Determine the number of lines in the data below that hold "Venezuela"; give nothing but that number.
#### SOURCE RECORDS
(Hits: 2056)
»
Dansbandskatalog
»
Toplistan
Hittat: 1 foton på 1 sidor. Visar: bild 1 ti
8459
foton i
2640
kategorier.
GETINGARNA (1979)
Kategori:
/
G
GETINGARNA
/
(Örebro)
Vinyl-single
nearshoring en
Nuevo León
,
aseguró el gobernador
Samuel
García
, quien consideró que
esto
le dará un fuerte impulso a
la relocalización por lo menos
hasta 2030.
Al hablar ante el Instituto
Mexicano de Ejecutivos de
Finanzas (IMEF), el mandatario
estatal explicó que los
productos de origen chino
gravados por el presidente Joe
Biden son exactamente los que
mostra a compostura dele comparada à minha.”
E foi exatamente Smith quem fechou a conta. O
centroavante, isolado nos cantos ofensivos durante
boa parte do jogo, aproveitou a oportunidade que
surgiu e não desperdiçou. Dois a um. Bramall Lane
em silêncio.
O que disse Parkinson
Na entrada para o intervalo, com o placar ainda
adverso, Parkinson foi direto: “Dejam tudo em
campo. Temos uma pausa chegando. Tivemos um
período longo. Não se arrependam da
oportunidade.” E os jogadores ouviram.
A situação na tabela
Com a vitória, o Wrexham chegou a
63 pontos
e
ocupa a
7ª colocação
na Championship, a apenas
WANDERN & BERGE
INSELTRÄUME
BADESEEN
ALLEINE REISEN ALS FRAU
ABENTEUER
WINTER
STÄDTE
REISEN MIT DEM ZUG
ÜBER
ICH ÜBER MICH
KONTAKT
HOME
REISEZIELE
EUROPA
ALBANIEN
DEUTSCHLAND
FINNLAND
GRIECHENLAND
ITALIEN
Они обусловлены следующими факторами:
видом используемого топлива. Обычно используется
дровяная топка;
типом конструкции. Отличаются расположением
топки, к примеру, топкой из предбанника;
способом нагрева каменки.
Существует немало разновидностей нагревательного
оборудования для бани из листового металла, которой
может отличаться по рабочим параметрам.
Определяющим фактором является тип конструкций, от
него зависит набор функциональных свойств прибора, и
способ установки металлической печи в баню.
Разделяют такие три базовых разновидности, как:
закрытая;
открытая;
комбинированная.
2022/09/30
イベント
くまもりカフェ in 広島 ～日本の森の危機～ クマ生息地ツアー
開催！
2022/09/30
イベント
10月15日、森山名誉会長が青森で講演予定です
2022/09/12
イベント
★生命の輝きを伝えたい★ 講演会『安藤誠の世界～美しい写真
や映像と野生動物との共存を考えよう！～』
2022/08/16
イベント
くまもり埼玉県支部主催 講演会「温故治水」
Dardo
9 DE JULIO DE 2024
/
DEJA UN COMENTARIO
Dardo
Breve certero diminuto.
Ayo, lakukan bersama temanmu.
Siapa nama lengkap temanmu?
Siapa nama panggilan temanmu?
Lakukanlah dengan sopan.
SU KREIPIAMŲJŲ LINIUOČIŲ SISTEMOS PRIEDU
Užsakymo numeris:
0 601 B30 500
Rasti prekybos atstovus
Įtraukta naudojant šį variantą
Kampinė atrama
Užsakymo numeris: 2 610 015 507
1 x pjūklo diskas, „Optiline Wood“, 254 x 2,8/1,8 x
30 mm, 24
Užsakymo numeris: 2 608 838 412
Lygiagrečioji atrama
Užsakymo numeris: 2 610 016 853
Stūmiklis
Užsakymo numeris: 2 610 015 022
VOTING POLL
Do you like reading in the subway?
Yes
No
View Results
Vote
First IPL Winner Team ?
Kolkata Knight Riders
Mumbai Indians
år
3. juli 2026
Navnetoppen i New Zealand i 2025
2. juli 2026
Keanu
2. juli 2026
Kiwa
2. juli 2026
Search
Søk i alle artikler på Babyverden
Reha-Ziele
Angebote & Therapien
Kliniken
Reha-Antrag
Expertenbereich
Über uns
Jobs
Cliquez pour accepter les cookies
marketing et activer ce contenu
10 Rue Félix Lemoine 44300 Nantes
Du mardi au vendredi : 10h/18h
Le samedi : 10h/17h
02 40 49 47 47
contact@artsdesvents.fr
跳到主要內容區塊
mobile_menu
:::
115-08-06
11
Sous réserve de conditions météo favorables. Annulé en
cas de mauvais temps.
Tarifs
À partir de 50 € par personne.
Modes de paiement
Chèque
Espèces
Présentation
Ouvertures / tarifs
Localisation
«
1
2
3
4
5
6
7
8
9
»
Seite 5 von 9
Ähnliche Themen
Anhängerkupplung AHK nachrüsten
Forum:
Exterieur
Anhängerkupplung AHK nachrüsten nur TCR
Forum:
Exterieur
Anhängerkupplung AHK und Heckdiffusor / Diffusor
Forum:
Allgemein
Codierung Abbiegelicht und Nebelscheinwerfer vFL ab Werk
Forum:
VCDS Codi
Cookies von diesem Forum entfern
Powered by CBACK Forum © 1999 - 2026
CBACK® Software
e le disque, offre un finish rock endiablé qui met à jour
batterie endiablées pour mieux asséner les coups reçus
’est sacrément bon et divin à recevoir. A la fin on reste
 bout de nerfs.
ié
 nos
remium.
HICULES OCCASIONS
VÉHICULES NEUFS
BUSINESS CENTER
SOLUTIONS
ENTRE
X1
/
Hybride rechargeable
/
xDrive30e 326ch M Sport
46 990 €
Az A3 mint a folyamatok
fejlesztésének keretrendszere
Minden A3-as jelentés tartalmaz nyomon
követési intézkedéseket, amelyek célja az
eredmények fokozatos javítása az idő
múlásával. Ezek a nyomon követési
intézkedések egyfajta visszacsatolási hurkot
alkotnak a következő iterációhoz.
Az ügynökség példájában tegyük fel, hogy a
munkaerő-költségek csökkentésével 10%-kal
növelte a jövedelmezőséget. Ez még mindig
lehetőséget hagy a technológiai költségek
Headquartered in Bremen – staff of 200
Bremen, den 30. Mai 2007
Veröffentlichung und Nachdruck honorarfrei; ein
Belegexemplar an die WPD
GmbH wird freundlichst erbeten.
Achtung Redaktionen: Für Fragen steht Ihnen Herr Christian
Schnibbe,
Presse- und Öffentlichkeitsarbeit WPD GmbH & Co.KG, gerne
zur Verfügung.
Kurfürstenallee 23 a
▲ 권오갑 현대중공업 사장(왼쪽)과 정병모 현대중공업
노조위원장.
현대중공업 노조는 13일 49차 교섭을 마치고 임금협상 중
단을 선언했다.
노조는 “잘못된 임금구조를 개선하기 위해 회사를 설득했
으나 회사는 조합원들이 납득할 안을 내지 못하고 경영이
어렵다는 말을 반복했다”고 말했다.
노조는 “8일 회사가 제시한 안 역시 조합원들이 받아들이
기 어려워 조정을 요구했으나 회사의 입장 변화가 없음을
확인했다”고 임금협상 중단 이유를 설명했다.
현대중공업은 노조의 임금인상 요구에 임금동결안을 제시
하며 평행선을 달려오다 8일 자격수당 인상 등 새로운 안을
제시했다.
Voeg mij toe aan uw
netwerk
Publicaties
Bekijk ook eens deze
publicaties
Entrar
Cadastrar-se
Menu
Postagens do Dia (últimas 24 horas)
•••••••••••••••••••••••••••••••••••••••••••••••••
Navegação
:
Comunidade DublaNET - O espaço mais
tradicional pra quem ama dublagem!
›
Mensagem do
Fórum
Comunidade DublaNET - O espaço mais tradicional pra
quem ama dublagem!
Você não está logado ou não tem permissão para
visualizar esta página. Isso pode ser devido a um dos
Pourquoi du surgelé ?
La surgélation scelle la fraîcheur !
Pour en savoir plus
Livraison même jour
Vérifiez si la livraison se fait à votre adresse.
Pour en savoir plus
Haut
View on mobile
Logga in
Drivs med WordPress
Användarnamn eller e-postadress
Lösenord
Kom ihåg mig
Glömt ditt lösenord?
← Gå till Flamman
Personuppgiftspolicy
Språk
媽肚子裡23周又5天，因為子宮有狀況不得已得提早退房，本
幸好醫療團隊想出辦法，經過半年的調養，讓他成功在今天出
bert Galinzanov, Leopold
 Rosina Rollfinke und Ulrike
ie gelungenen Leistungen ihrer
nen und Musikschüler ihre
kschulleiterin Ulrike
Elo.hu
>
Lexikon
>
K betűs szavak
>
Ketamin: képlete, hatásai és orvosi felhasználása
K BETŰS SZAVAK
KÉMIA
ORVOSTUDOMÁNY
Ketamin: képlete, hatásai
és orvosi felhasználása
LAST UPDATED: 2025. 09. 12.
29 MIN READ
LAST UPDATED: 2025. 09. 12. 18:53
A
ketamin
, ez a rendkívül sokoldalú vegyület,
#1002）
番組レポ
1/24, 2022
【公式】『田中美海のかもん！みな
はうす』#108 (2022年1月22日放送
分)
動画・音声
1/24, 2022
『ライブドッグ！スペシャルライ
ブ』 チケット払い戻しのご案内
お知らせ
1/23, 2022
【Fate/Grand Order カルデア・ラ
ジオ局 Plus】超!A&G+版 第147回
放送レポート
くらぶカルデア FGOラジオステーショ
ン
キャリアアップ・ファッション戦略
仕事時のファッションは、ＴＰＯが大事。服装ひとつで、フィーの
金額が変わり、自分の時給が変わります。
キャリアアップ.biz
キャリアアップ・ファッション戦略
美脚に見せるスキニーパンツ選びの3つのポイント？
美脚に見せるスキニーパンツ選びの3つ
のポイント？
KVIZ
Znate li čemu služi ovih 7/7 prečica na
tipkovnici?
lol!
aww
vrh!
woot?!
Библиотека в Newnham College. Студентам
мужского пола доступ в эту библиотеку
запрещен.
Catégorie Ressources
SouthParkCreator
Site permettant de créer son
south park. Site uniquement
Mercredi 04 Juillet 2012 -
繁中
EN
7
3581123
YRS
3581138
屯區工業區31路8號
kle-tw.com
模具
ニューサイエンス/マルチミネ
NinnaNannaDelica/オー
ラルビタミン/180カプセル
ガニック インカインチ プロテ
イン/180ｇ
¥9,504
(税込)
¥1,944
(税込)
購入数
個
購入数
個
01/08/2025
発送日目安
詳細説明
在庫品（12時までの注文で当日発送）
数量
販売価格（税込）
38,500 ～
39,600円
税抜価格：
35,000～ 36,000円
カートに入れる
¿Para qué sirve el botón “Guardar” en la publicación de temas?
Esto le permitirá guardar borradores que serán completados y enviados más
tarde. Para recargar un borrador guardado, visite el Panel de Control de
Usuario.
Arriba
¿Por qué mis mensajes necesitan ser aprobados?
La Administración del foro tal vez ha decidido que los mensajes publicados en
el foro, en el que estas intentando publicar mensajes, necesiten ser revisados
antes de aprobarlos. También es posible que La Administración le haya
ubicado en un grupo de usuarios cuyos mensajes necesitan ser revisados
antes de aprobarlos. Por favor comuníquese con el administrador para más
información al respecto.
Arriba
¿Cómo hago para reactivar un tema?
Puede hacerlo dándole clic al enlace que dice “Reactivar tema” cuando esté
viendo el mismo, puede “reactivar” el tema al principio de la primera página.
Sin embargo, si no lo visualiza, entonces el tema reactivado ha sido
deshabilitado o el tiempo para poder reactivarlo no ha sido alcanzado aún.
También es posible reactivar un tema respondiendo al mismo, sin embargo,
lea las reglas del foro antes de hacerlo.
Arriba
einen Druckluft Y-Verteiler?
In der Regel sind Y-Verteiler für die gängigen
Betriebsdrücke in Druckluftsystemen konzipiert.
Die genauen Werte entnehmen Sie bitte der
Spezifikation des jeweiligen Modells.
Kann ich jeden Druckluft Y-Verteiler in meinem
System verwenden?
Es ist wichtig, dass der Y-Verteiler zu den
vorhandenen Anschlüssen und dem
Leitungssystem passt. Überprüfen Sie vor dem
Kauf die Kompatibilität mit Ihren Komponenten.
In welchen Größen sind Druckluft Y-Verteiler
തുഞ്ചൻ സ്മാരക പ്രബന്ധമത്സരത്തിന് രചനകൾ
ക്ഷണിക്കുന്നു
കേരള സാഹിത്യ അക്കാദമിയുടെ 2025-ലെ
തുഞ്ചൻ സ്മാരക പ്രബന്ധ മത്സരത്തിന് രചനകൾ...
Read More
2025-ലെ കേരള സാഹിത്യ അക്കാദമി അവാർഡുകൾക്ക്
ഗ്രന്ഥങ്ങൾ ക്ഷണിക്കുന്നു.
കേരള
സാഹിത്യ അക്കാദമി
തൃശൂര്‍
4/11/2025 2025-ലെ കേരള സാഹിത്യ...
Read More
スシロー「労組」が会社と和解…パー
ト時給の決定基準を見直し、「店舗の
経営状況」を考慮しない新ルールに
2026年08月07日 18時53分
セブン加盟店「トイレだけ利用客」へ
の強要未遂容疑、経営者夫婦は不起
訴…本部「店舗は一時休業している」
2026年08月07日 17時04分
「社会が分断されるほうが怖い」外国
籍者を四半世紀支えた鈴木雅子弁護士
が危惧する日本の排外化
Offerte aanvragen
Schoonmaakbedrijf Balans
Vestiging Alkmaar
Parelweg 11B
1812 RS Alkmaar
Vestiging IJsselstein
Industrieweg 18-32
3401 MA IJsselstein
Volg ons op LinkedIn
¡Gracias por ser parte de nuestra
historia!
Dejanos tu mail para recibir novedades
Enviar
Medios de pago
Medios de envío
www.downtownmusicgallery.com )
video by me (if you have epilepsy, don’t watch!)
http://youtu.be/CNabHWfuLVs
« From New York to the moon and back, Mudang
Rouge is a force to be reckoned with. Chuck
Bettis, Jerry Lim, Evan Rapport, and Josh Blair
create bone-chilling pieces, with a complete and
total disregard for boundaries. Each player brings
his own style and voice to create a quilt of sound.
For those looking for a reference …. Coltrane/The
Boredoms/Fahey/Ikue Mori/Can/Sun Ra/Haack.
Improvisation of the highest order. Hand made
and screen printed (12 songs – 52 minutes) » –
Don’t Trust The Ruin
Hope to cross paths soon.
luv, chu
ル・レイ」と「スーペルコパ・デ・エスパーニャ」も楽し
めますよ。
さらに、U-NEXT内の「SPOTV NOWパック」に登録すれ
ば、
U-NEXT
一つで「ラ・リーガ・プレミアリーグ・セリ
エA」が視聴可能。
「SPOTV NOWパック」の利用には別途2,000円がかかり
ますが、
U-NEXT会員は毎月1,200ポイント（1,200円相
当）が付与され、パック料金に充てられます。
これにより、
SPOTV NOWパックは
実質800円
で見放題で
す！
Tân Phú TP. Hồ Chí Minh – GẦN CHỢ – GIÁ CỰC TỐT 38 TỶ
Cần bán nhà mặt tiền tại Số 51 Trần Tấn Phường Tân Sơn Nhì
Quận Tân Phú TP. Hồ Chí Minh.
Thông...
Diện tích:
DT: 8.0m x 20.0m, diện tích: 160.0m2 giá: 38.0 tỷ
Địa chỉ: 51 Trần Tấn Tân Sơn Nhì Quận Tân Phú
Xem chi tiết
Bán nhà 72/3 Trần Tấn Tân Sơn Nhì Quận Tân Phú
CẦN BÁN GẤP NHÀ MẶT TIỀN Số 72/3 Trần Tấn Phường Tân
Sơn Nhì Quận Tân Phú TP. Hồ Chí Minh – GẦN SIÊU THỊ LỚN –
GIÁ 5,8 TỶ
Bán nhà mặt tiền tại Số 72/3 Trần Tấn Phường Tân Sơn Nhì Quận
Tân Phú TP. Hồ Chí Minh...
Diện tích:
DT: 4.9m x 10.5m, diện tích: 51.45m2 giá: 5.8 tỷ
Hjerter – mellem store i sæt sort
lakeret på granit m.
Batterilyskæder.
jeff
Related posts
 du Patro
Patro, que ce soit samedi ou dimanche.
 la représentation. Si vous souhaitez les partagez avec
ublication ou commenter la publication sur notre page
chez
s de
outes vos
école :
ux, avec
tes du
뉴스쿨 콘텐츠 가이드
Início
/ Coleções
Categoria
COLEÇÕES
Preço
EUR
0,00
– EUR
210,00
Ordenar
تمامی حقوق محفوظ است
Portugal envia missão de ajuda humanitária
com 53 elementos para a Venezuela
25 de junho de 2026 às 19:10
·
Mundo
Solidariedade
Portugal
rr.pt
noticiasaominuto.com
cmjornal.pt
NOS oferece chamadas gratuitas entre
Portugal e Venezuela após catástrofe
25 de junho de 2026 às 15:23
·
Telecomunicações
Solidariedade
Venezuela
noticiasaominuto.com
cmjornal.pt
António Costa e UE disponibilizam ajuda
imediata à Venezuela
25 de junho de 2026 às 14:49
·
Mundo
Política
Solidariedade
########
TASK RESULT:
4